[Stored records]
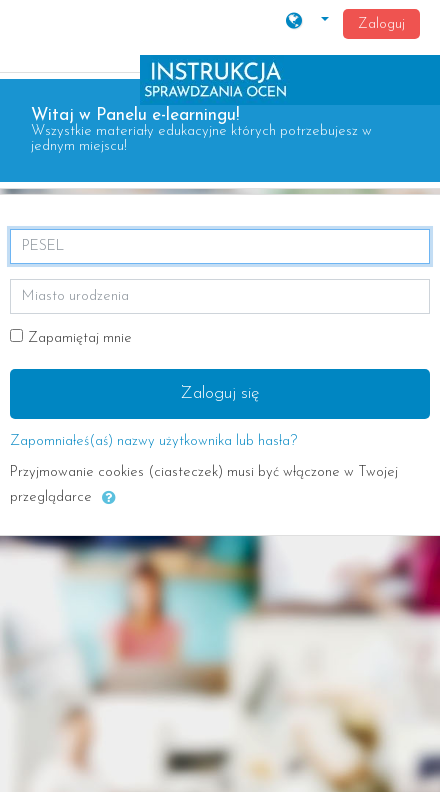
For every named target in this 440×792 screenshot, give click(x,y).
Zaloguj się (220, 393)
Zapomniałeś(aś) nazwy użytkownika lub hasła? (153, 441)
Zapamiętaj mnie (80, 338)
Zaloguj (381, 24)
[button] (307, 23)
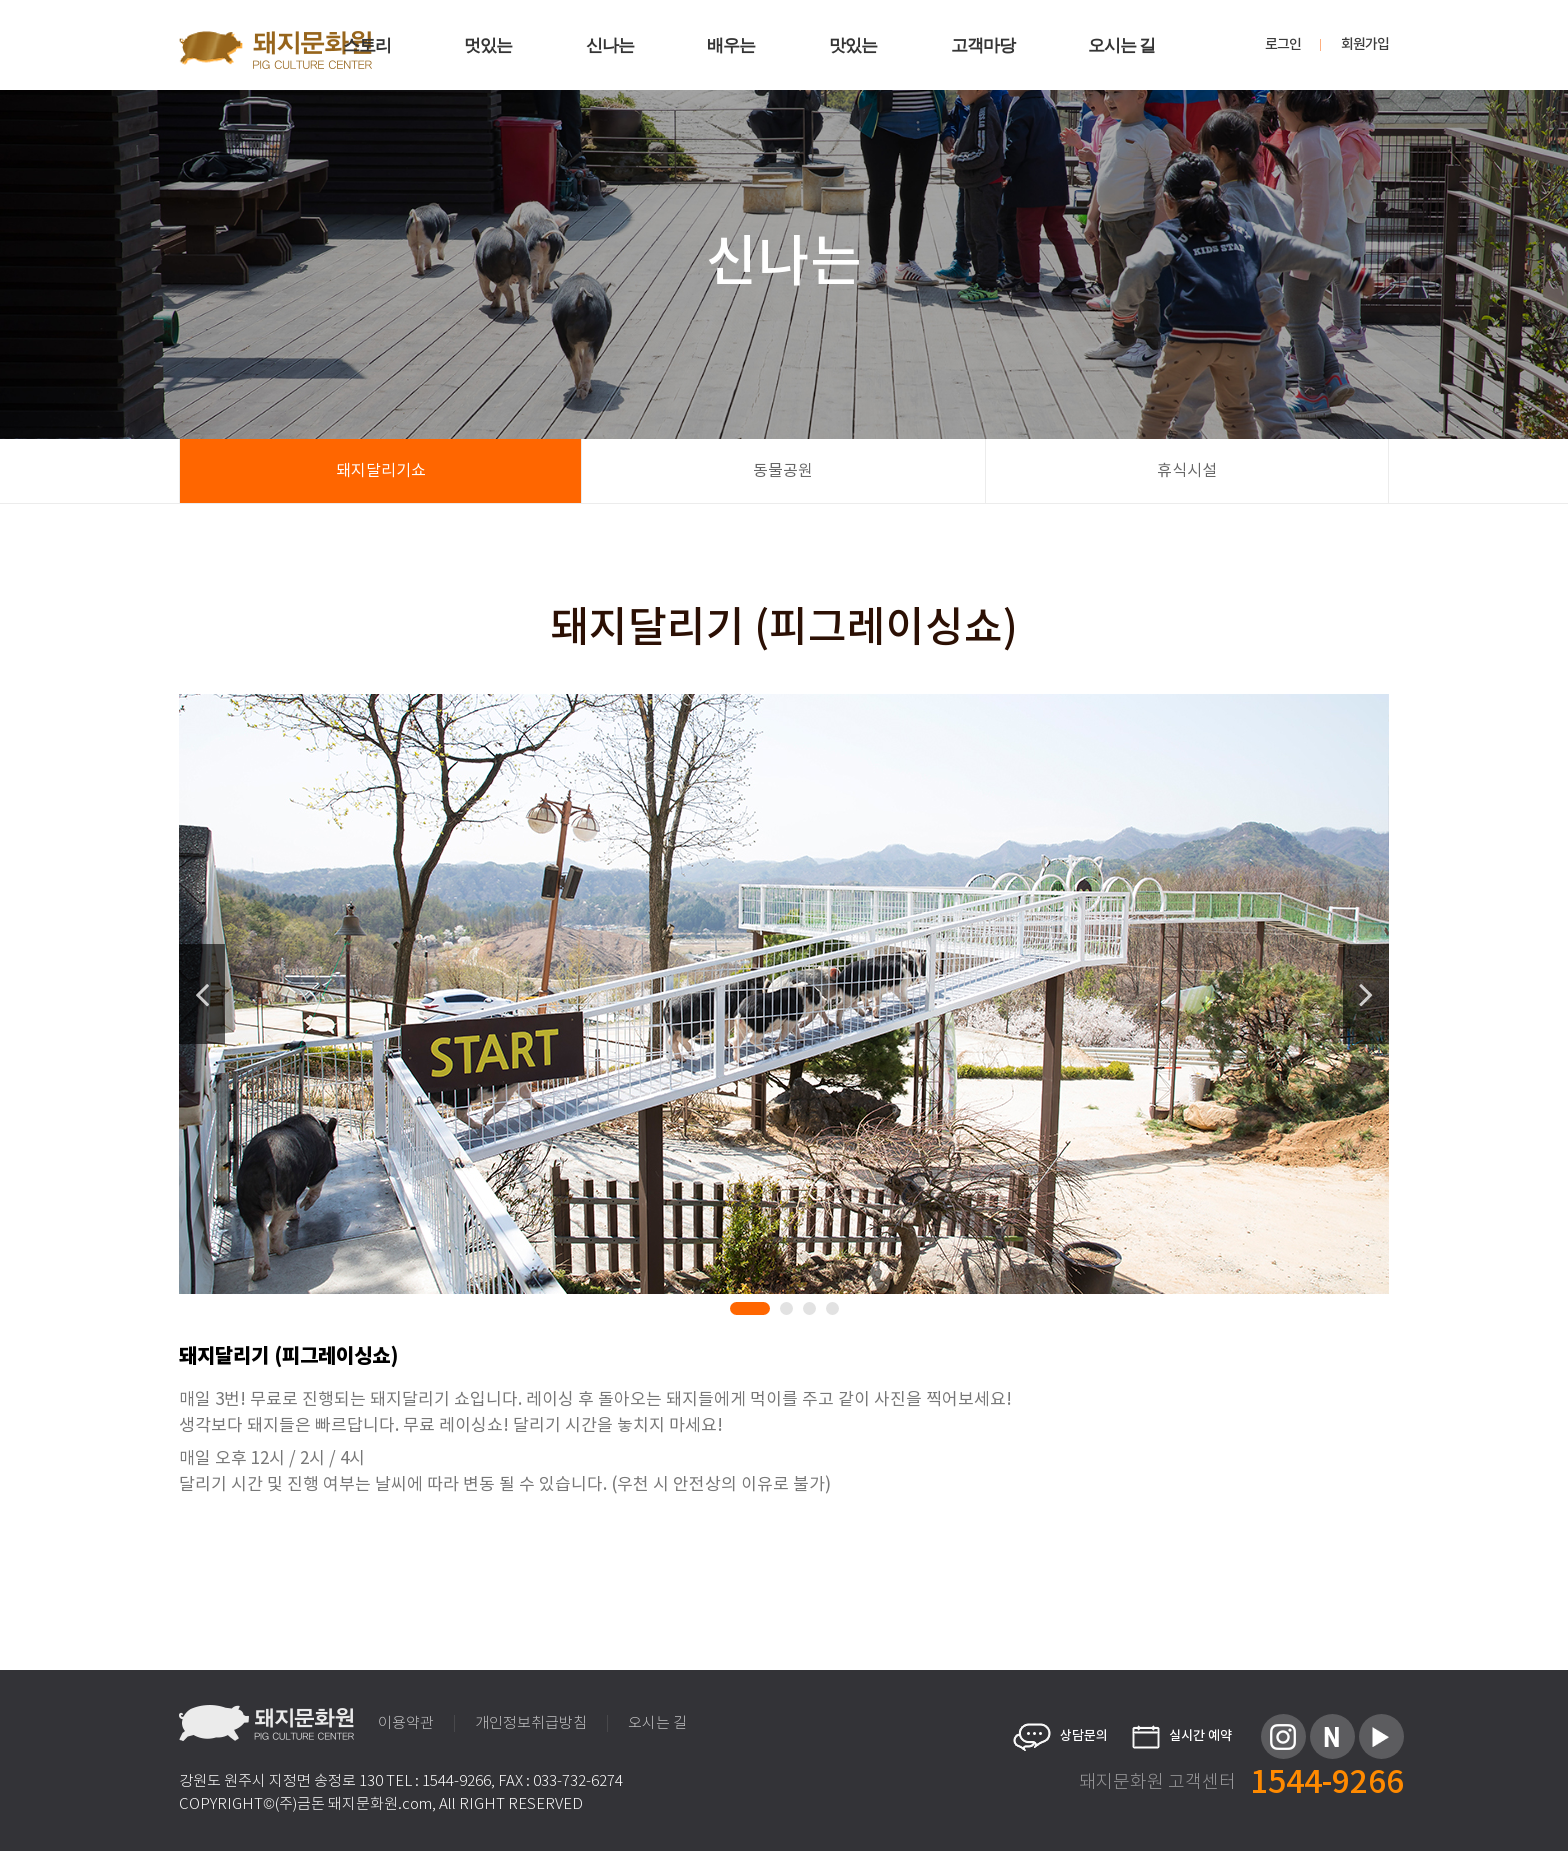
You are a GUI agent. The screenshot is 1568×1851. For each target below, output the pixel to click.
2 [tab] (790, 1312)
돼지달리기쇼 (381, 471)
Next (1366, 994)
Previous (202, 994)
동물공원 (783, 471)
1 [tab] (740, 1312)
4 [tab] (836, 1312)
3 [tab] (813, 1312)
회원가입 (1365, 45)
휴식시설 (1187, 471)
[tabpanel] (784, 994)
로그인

TASK DIRECTIONS. Pictures should be left out when the records above are restated exactly.

ANSWER SPACE.
For every named target in this 440×792 screenshot, give click(x,y).
Zaloguj się (220, 393)
Zapomniałeś(aś) nazwy użytkownika lub hasła? (153, 441)
Zapamiętaj mnie (80, 338)
Zaloguj (381, 24)
[button] (307, 23)
You are a GUI agent. The screenshot is 1568×1851. For each target below, output the pixel to click.
2 [tab] (790, 1312)
돼지달리기쇼 (381, 471)
Next (1366, 994)
Previous (202, 994)
동물공원 (783, 471)
1 [tab] (740, 1312)
4 [tab] (836, 1312)
3 [tab] (813, 1312)
회원가입 (1365, 45)
휴식시설 (1187, 471)
[tabpanel] (784, 994)
로그인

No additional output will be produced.